My understanding is that after renaming you have gone from 2-register
instructions to 3-register instructions so the mov disappears.
http://codereview.chromium.org/9854020/diff/15001/src/jsregexp.cc
File src/jsregexp.cc (right):
http://codereview.chromium.org/9854020/diff/15001/src/jsregexp.cc#newcode1843
src/jsregexp.cc:1843: ASSERT_LT(new_end_index, end_index);
On 2012/03/29 16:19:17, ulan wrote:
> Also: start_index <= new_end_index && new_start_index <= end_index.
Done.
http://codereview.chromium.org/9854020/diff/15001/src/jsregexp.cc#newcode1969
src/jsregexp.cc:1969: if (range.from() == 0) {
On 2012/03/29 16:19:17, ulan wrote:
> I think we don't need to check for range[i] == 0. GenerateBranches
doesn't count
> the range [minchar ... range_boundaries[0]], so the oddity of ranges
should be
> correct without this check.
> for (int i = 0; i <= last_valid_range; i++) {
> CharacterRange& range = ranges->at(i);
> range_boundaries->Add(range.from());
> range_boundaries->Add(range.to() + 1);
> }
There is an explicit assumption in GenerateBranches that min_char is
strictly less than ranges[start_index]. I made that assumption explicit
with an assert and kept this code, which makes the assumption true.
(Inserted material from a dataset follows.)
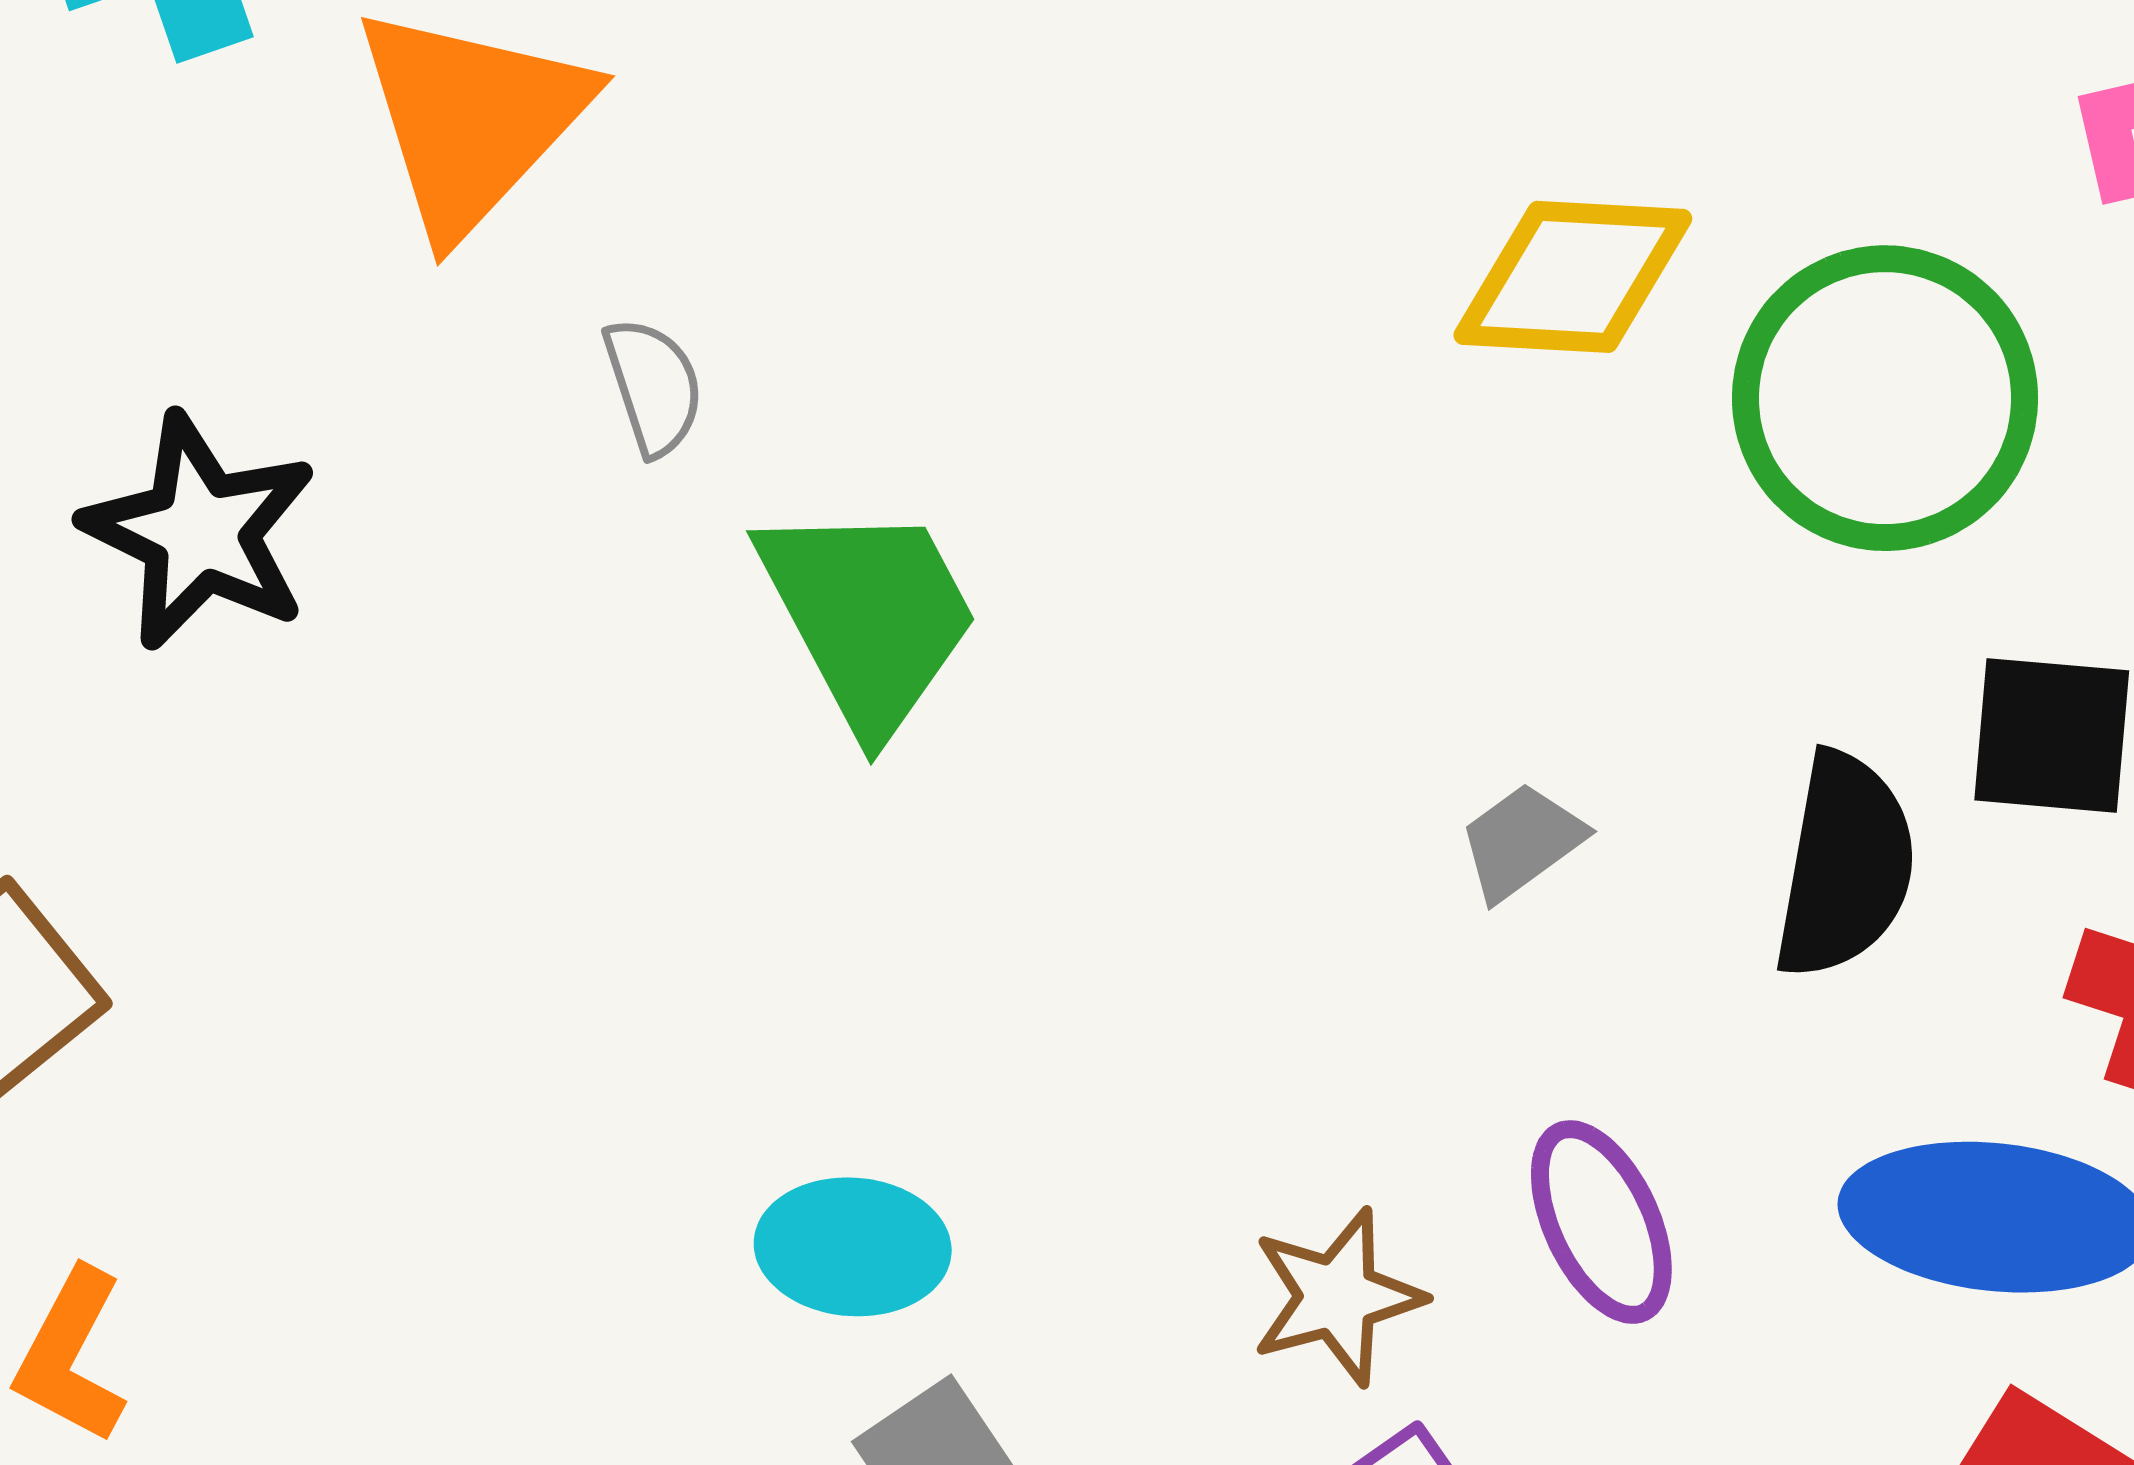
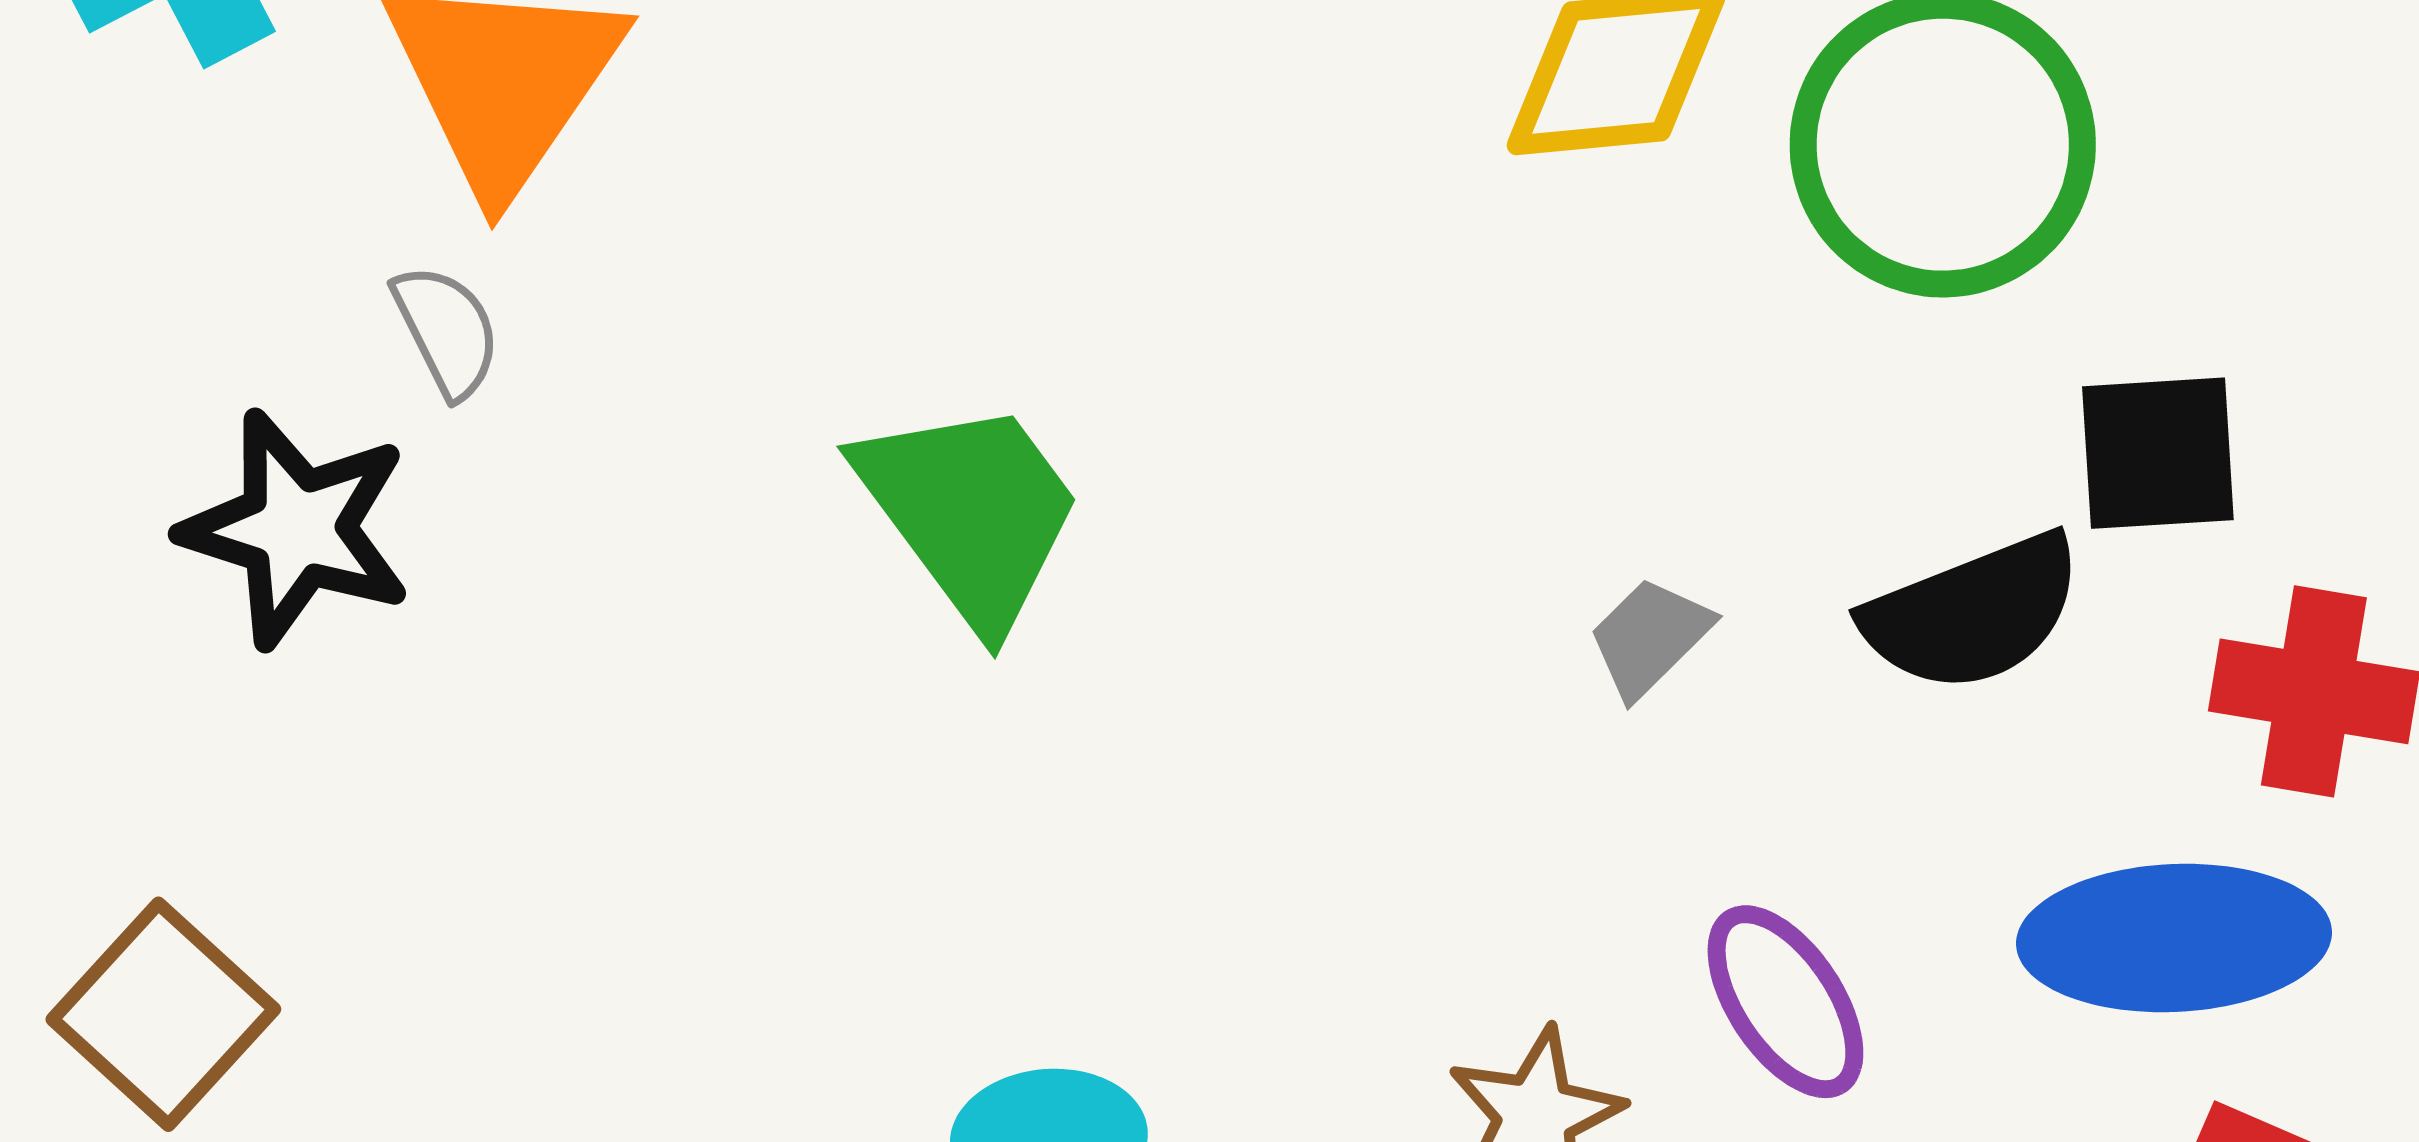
gray semicircle: (653, 386) -> (447, 331), moved
black semicircle: (1845, 866) -> (1973, 613), turned 67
http://codereview.chromium.org/9854020/diff/15001/src/mips/regexp-macro-assembler-mips.h
File src/mips/regexp-macro-assembler-mips.h (right):
http://codereview.chromium.org/9854020/diff/15001/src/mips/regexp-macro-assembler-mips.h#newcode84
src/mips/regexp-macro-assembler-mips.h:84: virtual void
CheckCharacterInRange(uc16 from,
On 2012/03/29 16:19:17, ulan wrote:
> These functions do not have implementation. If it is intentional
please ignore
> this comment.
It is intentional. I don't have time to fix this right now, so landing
will break MIPS.
http://codereview.chromium.org/9854020/diff/15001/test/mjsunit/unicodelctest-no-optimization.js
File test/mjsunit/unicodelctest-no-optimization.js (right):
http://codereview.chromium.org/9854020/diff/15001/test/mjsunit/unicodelctest-no-optimization.js#newcode110
test/mjsunit/unicodelctest-no-optimization.js:110: var re = new
RegExp("[" + cc + "]");
On 2012/03/29 16:19:17, ulan wrote:
> Maybe also test negated character class?
Done.
src/x64/regexp-macro-assembler-x64.cc:602: __ and_(rbx,
Immediate(kTableMask));
On 2012/03/30 07:46:28, Erik Corry wrote:
> On 2012/03/29 15:25:32, Lasse Reichstein wrote:
> > I don't think the register renamer will do that since the value of
> > current_character() needs to be retained as well. A move will use a
different
> > physical register.
> My understanding is that after renaming you have gone from 2-register
> instructions to 3-register instructions so the mov disappears.
But I tested it and your version is marginally faster.